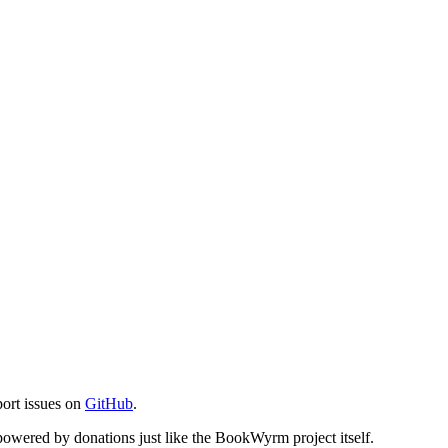
port issues on
GitHub
.
s powered by donations just like the BookWyrm project itself.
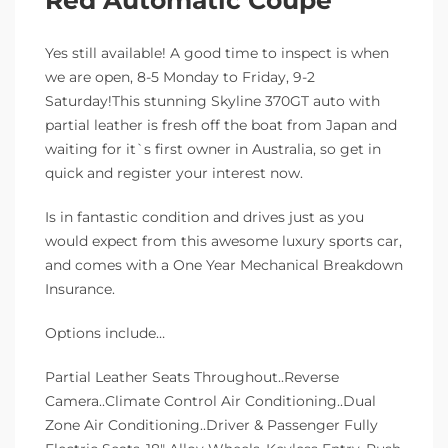
Yes still available! A good time to inspect is when
we are open, 8-5 Monday to Friday, 9-2
Saturday!This stunning Skyline 370GT auto with
partial leather is fresh off the boat from Japan and
waiting for it`s first owner in Australia, so get in
quick and register your interest now.
Is in fantastic condition and drives just as you
would expect from this awesome luxury sports car,
and comes with a One Year Mechanical Breakdown
Insurance.
Options include…
Partial Leather Seats Throughout..Reverse
Camera..Climate Control Air Conditioning..Dual
Zone Air Conditioning..Driver & Passenger Fully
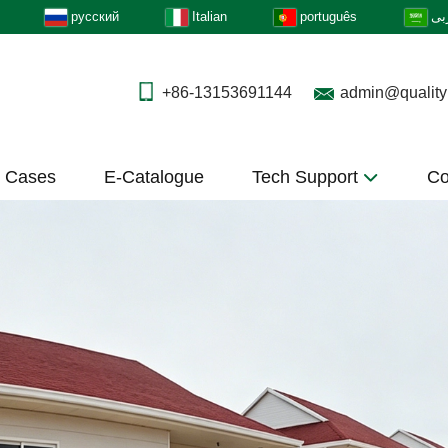
русский
Italian
português
عر
+86-13153691144
admin@quality
t Cases
E-Catalogue
Tech Support
Co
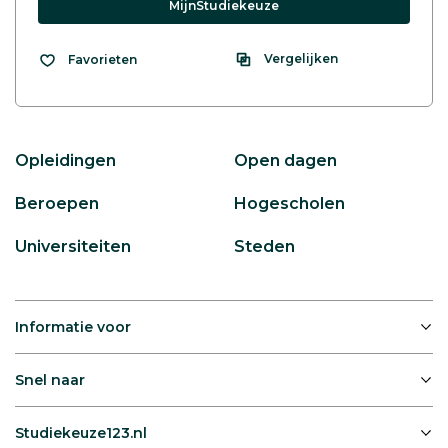
MijnStudiekeuze
Vergelijken
Favorieten
Opleidingen
Open dagen
Beroepen
Hogescholen
Universiteiten
Steden
Informatie voor
Snel naar
Studiekeuze123.nl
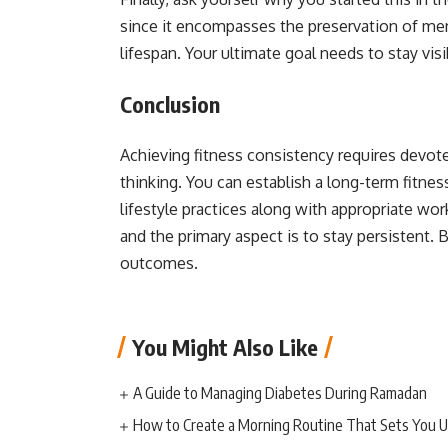
since it encompasses the preservation of ment
lifespan. Your ultimate goal needs to stay vis
Conclusion
Achieving fitness consistency requires devote
thinking. You can establish a long-term fitn
lifestyle practices along with appropriate
wor
and the primary aspect is to stay persistent.
outcomes.
You Might Also Like
A Guide to Managing Diabetes During Ramadan
How to Create a Morning Routine That Sets You U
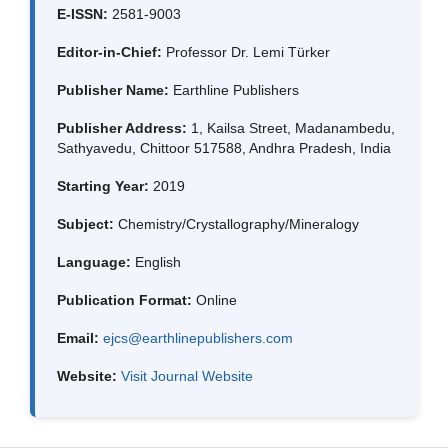
E-ISSN:
2581-9003
Editor-in-Chief:
Professor Dr. Lemi Türker
Publisher Name:
Earthline Publishers
Publisher Address:
1, Kailsa Street, Madanambedu,
Sathyavedu, Chittoor 517588, Andhra Pradesh, India
Starting Year:
2019
Subject:
Chemistry/Crystallography/Mineralogy
Language:
English
Publication Format:
Online
Email:
ejcs@earthlinepublishers.com
Website:
Visit Journal Website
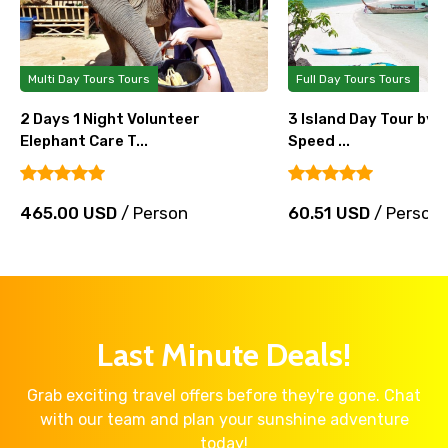
Full Day Tours Tours
Full Day Tours Tours
3 Island Day Tour by Big Boat and
3 Khai Island Full D
Speed ...
Speedboat...
60.51 USD
/ Person
32.94 USD
/ Pers
Last Minute Deals!
Grab exciting travel offers before they're gone. Chat
with our team and plan your sunshine adventure
today!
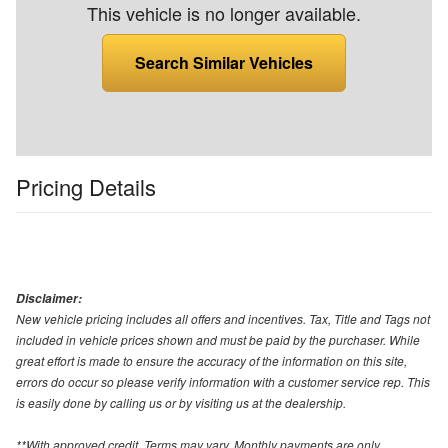
This vehicle is no longer available.
Search Similar Vehicles
Pricing Details
Disclaimer:
New vehicle pricing includes all offers and incentives. Tax, Title and Tags not
included in vehicle prices shown and must be paid by the purchaser. While
great effort is made to ensure the accuracy of the information on this site,
errors do occur so please verify information with a customer service rep. This
is easily done by calling us or by visiting us at the dealership.
**With approved credit. Terms may vary. Monthly payments are only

· · · ·

### [WHAT IS BEING ASKED]
Look through the records and give only the number of lines where the string "Year" appears.

### [FINISHED EXERCISE]
2